Michelle Rutenstein, a preventive cardiology nutritionist at, who was not involved in the study, describes the latter category as “foods that are made exclusively through a combination of industrial processes.”

Since degree of processing alone doesn’t tell the whole story—ingredients matter, too—there’s room for personal opinions on the matter.

For Dr. Freisling, “[u]Intra-processed foods are foods that cannot be prepared at home due to a lack of both the machinery required for preparation and the ingredients that are characteristic of ultra-processing. Examples of such ingredients are colorings, artificial sweeteners, food preservatives, etc.

Why can consuming highly processed foods lead to co-morbidities? “This is a hot topic of research right now because it’s still not clear why ultra-processed foods show this strong association with a wide range of conditions,” Dr. Freisling said.

He suggested that perhaps this is related to the availability and lower cost of such foods to the consumer. Made for taste – and imperishability – people tend to overeat them.

“For example, plain boiled corn on the cob is no competition to a bag of tortilla chips,” Dr. Freisling said.

He also suggested that additives, including artificial sweeteners, may play a role.

“The sheer lack of dietary fiber and the modified food matrix — the natural matrix or form of food at the microscopic level — may play an important role,” he added.

Rutenstein noted that the processing methods themselves could also be responsible. She said ultra-processing methods create byproducts in food that can promote disease.

“For example, advanced glycation end products (AGEs) are formed as a byproduct of the production of certain foods and can lead to inflammation and oxidative stress, negatively contributing to a wide range of health conditions,” Rutenstein pointed out.

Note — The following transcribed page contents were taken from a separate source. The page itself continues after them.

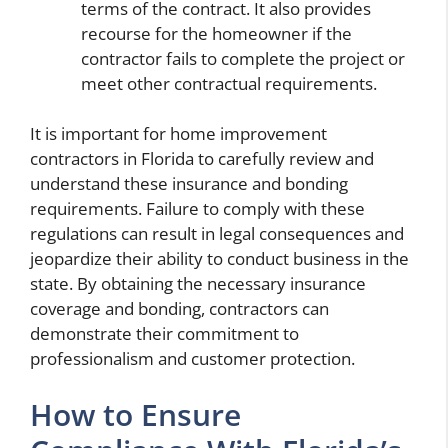
terms of the contract. It also provides
recourse for the homeowner if the
contractor fails to complete the project or
meet other contractual requirements.
It is important for home improvement
contractors in Florida to carefully review and
understand these insurance and bonding
requirements. Failure to comply with these
regulations can result in legal consequences and
jeopardize their ability to conduct business in the
state. By obtaining the necessary insurance
coverage and bonding, contractors can
demonstrate their commitment to
professionalism and customer protection.
How to Ensure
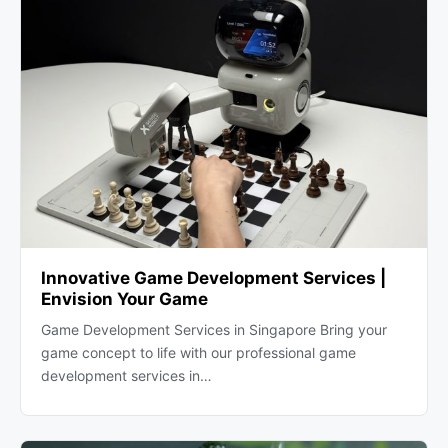
Innovative Game Development Services |
Envision Your Game
Game Development Services in Singapore Bring your
game concept to life with our professional game
development services in…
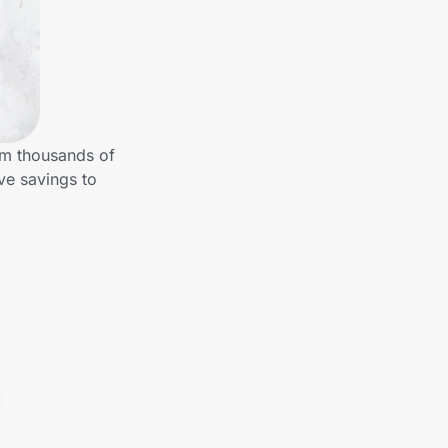
om thousands of
ve savings to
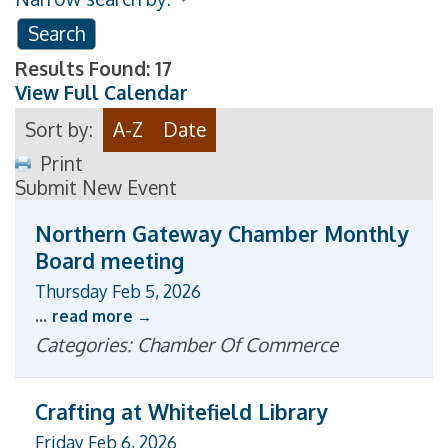
Results Found:
17
View Full Calendar
Sort by:
A-Z
Date
Print
Submit New Event
Northern Gateway Chamber Monthly
Board meeting
Thursday Feb 5, 2026
...
read more
Categories: Chamber Of Commerce
Crafting at Whitefield Library
Friday Feb 6, 2026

“AGE levels are highest per gram in ultra-processed foods that use dry heat, such as crackers, chips and cookies,” she further noted..

Although the study found no link between ultra-processed breads and grains and plant-based alternatives, Dr. Freisling does not believe this means they should be considered a healthy component of the diet.

“I continue to be concerned because people who eat a diet high in ultra-processed foods tend to eat these foods everywhere,” he said.

Additionally, while the study looked at co-morbidities, such foods have been linked to individual chronic diseases in previous studies.

Routhenstein suggested several easily prepared foods that can take the place of ultra-processed foods in the diet.

“An easy swap you can make is to switch out the fruit-flavored yogurts and make your own yogurt and fruit bowl,” Rutenstein said.

Another yogurt-related improvement would be to replace whey protein powder, which contains emulsifiers, flavor enhancers, and isolates, with ¾ cup unflavored/unsweetened Greek yogurt.

Routhenstein provided a few other tips, such as swapping out ultra-processed meats like bacon for a homemade tempeh and mushroom version.

Plant-based recipe

“Adding coconut aminos, apple cider vinegar, and a little maple syrup with a little smoked paprika to chopped tempeh and shiitake mushrooms is a way to cut back on processed meats and add nutrient-dense protein that’s good for your heart, gut, and bones.” It can also help reduce oxidative stress, the opposite of what ultra-processed foods do!”
— Michelle Rutenstein

“We have shown that a risk factor – here high consumption of ultra-processed foods – is not only associated with a higher risk of a serious disease, for example diabetes, but can increase the risk of [experiencing] a combination of diseases known as multimorbidity,” said Dr. Freisling.

“Second,” he said, “I think it’s important to communicate to the public that certain subsets of ultra-processed foods should be preferred over others. For example, plant-based versus animal-based.”

Rutenstein agreed with this second point, saying, “This sheds light on the need to assess nutritional value such as fiber to offset the harmful effects of ultra-processed foods as determined by the NOVA classification scale.”